Using LASSO Bootstraps to Predict Animal Crossing Rating
In this blog post, I will use the tidymodels meta-package to predict the animal crossing rating. Previously, I had a blog post visualizing the same data set, and you can view it here. Since the data set contains user comments along with the game rating, and LASSO is a good model for using words as predictors, this blog post I will use bootstrap resampling method to illustrate how to tune the LASSO model and # of words as predictors in the feature engineering steps. It is also worth noting that a few ideas (e.g., bootstrapping) are inspired by Julia Silge’s blog post on analyzing the same data set (link).
library(tidyverse)
library(tidymodels)
library(textrecipes)
theme_set(theme_bw())
user_reviews <- read_tsv("https://raw.githubusercontent.com/rfordatascience/tidytuesday/master/data/2020/2020-05-05/user_reviews.tsv") %>%
rename(rating = grade)
user_reviews
## # A tibble: 2,999 × 4
## rating user_name text date
## <dbl> <chr> <chr> <date>
## 1 4 mds27272 My gf started playing before me.
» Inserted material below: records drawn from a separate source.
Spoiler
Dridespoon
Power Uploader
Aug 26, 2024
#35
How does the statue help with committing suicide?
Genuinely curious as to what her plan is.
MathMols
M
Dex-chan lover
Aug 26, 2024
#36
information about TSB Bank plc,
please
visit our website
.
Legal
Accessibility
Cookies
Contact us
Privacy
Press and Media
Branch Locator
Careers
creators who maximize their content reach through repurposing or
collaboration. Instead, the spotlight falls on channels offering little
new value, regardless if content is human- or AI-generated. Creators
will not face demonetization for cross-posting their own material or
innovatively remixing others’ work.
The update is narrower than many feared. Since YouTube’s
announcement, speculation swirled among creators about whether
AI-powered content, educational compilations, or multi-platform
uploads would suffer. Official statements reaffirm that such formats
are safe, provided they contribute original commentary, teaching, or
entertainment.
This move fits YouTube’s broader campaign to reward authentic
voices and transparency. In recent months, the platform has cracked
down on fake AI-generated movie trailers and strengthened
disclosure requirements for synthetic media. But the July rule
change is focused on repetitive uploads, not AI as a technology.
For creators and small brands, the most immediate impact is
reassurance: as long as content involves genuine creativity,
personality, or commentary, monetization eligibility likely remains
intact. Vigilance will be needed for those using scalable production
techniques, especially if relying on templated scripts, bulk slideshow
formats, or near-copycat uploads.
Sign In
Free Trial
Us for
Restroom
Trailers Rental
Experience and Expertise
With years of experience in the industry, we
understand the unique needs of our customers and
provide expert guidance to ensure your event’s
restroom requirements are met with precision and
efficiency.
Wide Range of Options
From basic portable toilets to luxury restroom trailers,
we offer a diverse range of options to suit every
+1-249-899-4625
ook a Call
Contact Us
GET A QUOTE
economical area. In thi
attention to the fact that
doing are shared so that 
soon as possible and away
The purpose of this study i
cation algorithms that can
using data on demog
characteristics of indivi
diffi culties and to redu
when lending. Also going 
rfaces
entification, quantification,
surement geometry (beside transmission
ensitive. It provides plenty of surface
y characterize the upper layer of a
No option to… 2020-03-20
## 2 5 lolo2178 While the game itself is great, really relaxi… 2020-03-20
## 3 0 Roachant My wife and I were looking forward to playing… 2020-03-20
## 4 0 Houndf We need equal values and opportunities for al… 2020-03-20
## 5 0 ProfessorFox BEWARE! If you have multiple people in your … 2020-03-20
## 6 0 tb726 The limitation of one island per Switch (not … 2020-03-20
## 7 0 Outryder86 I was very excited for this new installment o… 2020-03-20
## 8 0 Subby89 It's 2020 and for some reason Nintendo has de… 2020-03-20
## 9 0 RocketRon This is so annoying. Only one player has the … 2020-03-20
## 10 0 chankills I purchased this game for my household (me an… 2020-03-20
## # … with 2,989 more rows
EDA:
user_reviews %>%
ggplot(aes(date)) +
geom_histogram() +
theme(panel.grid = element_blank()) +
labs(title = "Date Distribution")
user_reviews %>%
ggplot(aes(rating)) +
geom_histogram(fill = "purple") +
scale_x_continuous(breaks = seq(0, 10)) +
theme(panel.grid = element_blank()) +
labs(title = "Rating Distribution")
Model Building
- Data split
set.seed(2022)
review_spl <- user_reviews %>%
initial_split(strata = "rating")
review_train <- training(review_spl)
review_test <- testing(review_spl)
review_boot <- bootstraps(review_train, times = 100, strata = "rating")
- Feature engineering
review_rec <- recipe(rating ~ ., data = review_train) %>%
update_role(user_name, new_role = "id") %>%
step_date(date, features = "month") %>%
step_rm(date) %>%
step_tokenize(text) %>%
step_stopwords(text) %>%
step_tokenfilter(text, max_tokens = tune()) %>%
step_tf(text) %>%
step_dummy(all_nominal_predictors())
- Model specification and workflow
lasso_spec <- linear_reg(penalty = tune()) %>%
set_mode("regression") %>%
set_engine("glmnet")
lasso_wf <- workflow() %>%
add_model(lasso_spec) %>%
add_recipe(review_rec)
- Model tuning
lasso_res <- lasso_wf %>%
tune_grid(
review_boot,
grid = crossing(
max_tokens = c(50, 100, 150, 200, 300, 500),
penalty = 10 ^ seq(-7, -0.5, 0.5)
)
)
autoplot(lasso_res)
lasso_res %>%
show_best()
## # A tibble: 5 × 8
## penalty max_tokens .metric .estimator mean n std_err .config
## <dbl> <dbl> <chr> <chr> <dbl> <int> <dbl> <chr>
## 1 0.1 500 rmse standard 3.49 100 0.00462 Preprocessor6_Model…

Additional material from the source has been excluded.